The low-lying electronic states of the tungsten monosulfide (WS) molecule have been investigated using laser-induced fluorescence excitation spectra and high-level ab initio calculations. 29 vibronic bands in total are experimentally observed in the range of 13,100 – 21,500 cm⁻¹ and grouped into 8 electronic transition systems. The spectroscopic constants including the vibrational frequency, rotational constant and radiative lifetime in the low-lying excited electronic state are obtained by analysis of the rovibrational-resolved spectra. Seven lowest Ω sub-states that belong to the lowest three Λ-S states considering the spin-orbit effect, i.e. the ground state ³Σ⁻, first and second excited states ⁵Π and ³Φ, are identified through single-vibrational-level emission spectra. In addition, seven Ω = 1 excited sub-states in the visible energy range are identified, which are consecutively consistent with the ab initio calculation results of the sixth to twelfth Ω = 1 sub-states. The experimental and theoretical results on WS molecule may provide a benchmark to study the electronic structure of those molecules with strong spin-orbit coupling and electron-electron correlation.

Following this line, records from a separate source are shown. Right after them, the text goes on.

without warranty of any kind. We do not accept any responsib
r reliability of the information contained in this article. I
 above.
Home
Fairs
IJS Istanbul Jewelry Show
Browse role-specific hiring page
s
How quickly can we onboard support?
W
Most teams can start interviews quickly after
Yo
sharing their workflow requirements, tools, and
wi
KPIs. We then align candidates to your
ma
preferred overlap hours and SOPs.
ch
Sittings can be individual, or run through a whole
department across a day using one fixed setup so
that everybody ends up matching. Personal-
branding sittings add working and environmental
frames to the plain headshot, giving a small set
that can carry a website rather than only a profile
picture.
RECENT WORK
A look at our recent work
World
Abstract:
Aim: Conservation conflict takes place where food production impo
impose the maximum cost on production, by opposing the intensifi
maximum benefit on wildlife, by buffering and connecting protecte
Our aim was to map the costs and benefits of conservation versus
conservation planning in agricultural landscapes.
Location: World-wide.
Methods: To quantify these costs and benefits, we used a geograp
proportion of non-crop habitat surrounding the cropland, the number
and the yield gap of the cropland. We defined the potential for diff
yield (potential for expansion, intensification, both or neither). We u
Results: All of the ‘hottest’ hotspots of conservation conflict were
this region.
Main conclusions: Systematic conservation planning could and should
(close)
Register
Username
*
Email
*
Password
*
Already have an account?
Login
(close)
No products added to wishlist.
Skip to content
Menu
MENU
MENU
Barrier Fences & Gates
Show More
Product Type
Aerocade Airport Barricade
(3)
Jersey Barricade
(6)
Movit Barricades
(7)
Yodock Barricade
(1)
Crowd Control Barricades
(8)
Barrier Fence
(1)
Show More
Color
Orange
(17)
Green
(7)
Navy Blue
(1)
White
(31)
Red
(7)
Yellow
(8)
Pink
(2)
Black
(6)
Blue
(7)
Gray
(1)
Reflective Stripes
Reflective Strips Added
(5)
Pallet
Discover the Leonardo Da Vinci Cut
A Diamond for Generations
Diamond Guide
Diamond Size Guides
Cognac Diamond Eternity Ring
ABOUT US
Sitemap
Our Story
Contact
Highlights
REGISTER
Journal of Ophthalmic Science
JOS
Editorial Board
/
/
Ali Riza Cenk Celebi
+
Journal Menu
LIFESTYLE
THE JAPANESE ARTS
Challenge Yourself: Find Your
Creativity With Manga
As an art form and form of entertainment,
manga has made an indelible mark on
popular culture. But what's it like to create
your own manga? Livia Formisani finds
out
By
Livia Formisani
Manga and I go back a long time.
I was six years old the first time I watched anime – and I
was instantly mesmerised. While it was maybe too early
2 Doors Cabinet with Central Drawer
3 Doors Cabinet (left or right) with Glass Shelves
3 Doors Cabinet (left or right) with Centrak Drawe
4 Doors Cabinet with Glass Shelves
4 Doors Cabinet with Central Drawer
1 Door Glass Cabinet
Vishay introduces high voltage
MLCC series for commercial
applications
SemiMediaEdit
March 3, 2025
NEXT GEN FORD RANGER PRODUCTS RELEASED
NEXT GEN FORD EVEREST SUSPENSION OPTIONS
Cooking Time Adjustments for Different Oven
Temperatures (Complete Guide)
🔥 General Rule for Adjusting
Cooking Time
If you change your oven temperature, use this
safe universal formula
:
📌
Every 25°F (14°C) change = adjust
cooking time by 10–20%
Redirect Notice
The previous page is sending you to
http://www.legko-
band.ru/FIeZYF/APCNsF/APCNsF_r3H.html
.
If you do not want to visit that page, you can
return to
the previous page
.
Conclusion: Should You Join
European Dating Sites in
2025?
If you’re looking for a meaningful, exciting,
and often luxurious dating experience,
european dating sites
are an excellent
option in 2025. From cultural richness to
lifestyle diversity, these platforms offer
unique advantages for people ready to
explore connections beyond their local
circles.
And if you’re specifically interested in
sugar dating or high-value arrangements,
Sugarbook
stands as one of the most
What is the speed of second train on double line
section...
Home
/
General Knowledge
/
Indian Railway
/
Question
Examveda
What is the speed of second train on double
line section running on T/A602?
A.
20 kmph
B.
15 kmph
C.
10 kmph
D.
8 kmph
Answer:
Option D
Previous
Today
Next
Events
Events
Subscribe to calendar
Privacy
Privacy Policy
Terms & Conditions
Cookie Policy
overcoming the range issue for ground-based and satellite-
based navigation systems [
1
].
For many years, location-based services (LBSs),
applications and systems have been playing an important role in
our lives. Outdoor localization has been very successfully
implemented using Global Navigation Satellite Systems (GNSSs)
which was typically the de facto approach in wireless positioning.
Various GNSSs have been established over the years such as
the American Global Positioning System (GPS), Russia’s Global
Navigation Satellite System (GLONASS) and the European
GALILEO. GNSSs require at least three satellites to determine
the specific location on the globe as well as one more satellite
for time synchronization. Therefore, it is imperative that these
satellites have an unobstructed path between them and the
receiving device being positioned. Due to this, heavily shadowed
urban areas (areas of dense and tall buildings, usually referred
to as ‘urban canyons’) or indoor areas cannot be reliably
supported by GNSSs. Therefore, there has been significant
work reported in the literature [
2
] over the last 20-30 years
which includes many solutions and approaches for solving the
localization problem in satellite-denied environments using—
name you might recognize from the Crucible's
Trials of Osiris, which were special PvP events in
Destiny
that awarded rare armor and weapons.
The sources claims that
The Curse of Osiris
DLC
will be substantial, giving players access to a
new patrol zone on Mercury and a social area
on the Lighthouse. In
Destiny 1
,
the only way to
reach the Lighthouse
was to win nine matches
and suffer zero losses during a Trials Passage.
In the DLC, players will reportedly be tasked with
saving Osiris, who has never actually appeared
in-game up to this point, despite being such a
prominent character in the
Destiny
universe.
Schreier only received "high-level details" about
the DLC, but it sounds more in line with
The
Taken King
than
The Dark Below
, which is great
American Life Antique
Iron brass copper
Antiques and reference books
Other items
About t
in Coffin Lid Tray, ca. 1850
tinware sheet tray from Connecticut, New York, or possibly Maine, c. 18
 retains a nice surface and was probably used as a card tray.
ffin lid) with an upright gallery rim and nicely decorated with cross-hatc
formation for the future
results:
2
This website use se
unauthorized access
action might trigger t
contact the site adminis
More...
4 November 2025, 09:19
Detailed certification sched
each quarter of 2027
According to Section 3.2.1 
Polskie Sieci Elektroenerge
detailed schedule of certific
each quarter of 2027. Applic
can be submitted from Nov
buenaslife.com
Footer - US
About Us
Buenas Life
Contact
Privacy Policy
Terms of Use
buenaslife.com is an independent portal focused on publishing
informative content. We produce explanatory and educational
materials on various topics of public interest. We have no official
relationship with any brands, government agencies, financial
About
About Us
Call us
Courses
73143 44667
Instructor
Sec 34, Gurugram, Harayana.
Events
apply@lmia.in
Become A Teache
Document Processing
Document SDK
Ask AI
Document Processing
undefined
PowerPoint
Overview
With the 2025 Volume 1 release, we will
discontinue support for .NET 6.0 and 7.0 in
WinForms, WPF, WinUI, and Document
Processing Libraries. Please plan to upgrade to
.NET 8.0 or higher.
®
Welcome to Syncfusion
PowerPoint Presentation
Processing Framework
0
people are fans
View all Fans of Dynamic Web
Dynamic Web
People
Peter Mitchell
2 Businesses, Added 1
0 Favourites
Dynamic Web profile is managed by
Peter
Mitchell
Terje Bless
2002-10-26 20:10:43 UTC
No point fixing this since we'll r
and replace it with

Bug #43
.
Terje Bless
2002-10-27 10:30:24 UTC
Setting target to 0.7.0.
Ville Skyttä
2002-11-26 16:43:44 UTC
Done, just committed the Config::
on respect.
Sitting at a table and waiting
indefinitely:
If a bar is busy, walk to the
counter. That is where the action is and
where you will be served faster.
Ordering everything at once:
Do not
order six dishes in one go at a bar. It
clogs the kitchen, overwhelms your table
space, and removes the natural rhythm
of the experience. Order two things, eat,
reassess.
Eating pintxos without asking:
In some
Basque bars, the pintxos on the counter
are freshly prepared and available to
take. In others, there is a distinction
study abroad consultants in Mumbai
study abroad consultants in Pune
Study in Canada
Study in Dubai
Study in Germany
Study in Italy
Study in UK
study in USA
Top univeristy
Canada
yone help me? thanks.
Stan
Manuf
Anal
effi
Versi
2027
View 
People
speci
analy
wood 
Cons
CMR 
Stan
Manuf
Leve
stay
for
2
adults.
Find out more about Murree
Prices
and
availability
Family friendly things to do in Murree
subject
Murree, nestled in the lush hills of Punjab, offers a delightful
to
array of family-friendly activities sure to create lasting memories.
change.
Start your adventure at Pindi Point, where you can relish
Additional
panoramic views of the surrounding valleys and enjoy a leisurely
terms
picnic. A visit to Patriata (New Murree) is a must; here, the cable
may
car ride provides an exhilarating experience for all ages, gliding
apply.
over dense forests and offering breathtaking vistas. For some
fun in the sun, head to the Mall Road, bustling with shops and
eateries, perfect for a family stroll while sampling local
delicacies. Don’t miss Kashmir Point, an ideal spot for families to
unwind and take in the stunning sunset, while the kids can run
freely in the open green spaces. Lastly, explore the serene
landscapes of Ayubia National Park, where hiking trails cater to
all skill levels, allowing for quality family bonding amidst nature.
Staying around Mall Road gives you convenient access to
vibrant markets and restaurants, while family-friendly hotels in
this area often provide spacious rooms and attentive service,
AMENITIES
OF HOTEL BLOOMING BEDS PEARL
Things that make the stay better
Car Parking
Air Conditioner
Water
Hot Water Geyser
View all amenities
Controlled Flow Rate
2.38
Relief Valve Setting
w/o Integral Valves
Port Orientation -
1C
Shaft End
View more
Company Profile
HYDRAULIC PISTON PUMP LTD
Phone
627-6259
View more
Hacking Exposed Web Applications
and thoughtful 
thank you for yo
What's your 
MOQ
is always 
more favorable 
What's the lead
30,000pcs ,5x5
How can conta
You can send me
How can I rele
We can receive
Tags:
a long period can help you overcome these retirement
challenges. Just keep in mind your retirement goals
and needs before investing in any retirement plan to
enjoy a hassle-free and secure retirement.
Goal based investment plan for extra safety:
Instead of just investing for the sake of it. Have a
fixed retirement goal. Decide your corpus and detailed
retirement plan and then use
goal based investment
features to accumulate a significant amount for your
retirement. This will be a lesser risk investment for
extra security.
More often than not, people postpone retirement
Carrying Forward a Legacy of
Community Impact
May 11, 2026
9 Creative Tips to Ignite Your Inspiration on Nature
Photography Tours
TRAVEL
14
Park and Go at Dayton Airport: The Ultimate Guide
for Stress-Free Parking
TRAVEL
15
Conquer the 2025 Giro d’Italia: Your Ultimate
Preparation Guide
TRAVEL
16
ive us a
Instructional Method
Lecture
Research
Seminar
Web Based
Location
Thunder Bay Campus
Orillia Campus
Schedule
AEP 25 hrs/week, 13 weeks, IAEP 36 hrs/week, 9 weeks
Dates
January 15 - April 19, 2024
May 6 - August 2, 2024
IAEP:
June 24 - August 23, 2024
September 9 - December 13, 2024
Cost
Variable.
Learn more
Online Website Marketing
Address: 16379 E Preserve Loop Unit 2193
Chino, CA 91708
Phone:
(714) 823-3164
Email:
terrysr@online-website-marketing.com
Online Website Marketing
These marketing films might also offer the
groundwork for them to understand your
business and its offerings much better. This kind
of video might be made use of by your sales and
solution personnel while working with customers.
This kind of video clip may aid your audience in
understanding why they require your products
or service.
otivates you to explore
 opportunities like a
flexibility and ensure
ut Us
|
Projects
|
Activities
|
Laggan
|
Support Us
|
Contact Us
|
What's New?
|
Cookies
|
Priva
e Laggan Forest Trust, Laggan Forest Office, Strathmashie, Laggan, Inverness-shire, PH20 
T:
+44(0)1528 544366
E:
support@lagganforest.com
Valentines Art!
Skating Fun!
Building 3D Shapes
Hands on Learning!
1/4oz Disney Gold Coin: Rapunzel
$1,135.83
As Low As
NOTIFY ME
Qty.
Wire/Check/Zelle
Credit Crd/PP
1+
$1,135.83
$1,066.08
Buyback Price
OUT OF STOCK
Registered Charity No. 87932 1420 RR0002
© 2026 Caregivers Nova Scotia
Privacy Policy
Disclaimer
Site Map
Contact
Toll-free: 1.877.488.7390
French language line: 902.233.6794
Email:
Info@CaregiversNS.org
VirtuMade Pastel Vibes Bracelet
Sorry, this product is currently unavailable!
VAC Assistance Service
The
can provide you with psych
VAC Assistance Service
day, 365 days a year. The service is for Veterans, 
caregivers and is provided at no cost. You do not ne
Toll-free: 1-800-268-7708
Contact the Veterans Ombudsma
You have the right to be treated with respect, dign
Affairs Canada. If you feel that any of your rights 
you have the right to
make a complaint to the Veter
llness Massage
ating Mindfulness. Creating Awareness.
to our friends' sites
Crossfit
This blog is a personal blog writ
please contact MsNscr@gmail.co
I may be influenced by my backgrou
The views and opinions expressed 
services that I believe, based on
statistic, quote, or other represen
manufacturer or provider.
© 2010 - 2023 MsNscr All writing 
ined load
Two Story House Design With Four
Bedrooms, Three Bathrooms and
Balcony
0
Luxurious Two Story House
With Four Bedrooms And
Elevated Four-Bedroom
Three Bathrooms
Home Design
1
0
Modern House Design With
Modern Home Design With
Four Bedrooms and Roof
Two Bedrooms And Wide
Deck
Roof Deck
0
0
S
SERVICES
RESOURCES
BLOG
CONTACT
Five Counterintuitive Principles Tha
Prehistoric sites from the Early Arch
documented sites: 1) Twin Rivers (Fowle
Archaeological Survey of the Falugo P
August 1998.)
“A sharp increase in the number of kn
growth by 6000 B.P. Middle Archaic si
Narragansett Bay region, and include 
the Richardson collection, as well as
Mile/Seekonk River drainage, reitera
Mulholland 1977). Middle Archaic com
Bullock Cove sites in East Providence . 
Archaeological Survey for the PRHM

使用激光诱导的荧光激发光谱和高水平的从头算已经研究了单硫化钨（WS）分子的低电子态。在13,100 – 21,500 cm ^-1的范围内，实验观察到总共29个振动带，并分为8个电子过渡系统。通过分析旋振解析光谱，获得了低层激发电子态的光谱常数，包括振动频率，旋转常数和辐射寿命。属于最低的三个Λ-S七个最低Ω子状态各州考虑自旋-轨道的效果，即，基态³ Σ ^- ，第一和第二激发态⁵ Π和³ Φ，通过单振动级发射光谱鉴定。另外，在可见能量范围内，确定了七个Ω= 1激发子状态，这些状态与第六到第十二Ω= 1子状态的从头计算结果连续一致。WS分子的实验和理论结果可为研究具有强自旋轨道耦合和电子-电子相关性的分子的电子结构提供基准。